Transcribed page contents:
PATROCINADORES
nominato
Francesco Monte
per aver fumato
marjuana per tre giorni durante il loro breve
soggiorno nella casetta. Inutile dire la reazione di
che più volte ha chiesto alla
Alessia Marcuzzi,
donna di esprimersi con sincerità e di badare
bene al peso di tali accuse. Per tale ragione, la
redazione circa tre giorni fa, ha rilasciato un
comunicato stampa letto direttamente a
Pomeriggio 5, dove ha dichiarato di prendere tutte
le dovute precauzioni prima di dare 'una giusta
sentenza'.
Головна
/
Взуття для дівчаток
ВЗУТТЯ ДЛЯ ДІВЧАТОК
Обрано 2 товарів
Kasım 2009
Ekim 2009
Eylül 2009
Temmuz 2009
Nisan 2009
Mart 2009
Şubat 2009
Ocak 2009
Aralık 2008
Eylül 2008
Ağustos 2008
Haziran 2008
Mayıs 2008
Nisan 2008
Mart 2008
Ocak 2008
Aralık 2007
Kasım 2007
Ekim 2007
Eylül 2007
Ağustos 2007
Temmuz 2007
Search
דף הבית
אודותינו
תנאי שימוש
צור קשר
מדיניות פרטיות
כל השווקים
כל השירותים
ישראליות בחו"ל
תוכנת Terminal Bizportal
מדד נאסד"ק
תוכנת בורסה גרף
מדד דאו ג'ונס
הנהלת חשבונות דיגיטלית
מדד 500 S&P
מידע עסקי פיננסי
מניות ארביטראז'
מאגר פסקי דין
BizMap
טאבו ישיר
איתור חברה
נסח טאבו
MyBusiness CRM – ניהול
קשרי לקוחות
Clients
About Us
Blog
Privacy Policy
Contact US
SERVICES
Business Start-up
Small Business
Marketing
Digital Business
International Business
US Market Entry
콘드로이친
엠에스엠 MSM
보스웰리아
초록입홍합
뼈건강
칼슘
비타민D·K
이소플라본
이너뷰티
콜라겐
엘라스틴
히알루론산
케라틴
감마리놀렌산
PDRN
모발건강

__Exercise__. Your task is to restate every record exactly.

__Written solution__.
PATROCINADORES
nominato
Francesco Monte
per aver fumato
marjuana per tre giorni durante il loro breve
soggiorno nella casetta. Inutile dire la reazione di
che più volte ha chiesto alla
Alessia Marcuzzi,
donna di esprimersi con sincerità e di badare
bene al peso di tali accuse. Per tale ragione, la
redazione circa tre giorni fa, ha rilasciato un
comunicato stampa letto direttamente a
Pomeriggio 5, dove ha dichiarato di prendere tutte
le dovute precauzioni prima di dare 'una giusta
sentenza'.
Головна
/
Взуття для дівчаток
ВЗУТТЯ ДЛЯ ДІВЧАТОК
Обрано 2 товарів
Kasım 2009
Ekim 2009
Eylül 2009
Temmuz 2009
Nisan 2009
Mart 2009
Şubat 2009
Ocak 2009
Aralık 2008
Eylül 2008
Ağustos 2008
Haziran 2008
Mayıs 2008
Nisan 2008
Mart 2008
Ocak 2008
Aralık 2007
Kasım 2007
Ekim 2007
Eylül 2007
Ağustos 2007
Temmuz 2007
Search
דף הבית
אודותינו
תנאי שימוש
צור קשר
מדיניות פרטיות
כל השווקים
כל השירותים
ישראליות בחו"ל
תוכנת Terminal Bizportal
מדד נאסד"ק
תוכנת בורסה גרף
מדד דאו ג'ונס
הנהלת חשבונות דיגיטלית
מדד 500 S&P
מידע עסקי פיננסי
מניות ארביטראז'
מאגר פסקי דין
BizMap
טאבו ישיר
איתור חברה
נסח טאבו
MyBusiness CRM – ניהול
קשרי לקוחות
Clients
About Us
Blog
Privacy Policy
Contact US
SERVICES
Business Start-up
Small Business
Marketing
Digital Business
International Business
US Market Entry
콘드로이친
엠에스엠 MSM
보스웰리아
초록입홍합
뼈건강
칼슘
비타민D·K
이소플라본
이너뷰티
콜라겐
엘라스틴
히알루론산
케라틴
감마리놀렌산
PDRN
모발건강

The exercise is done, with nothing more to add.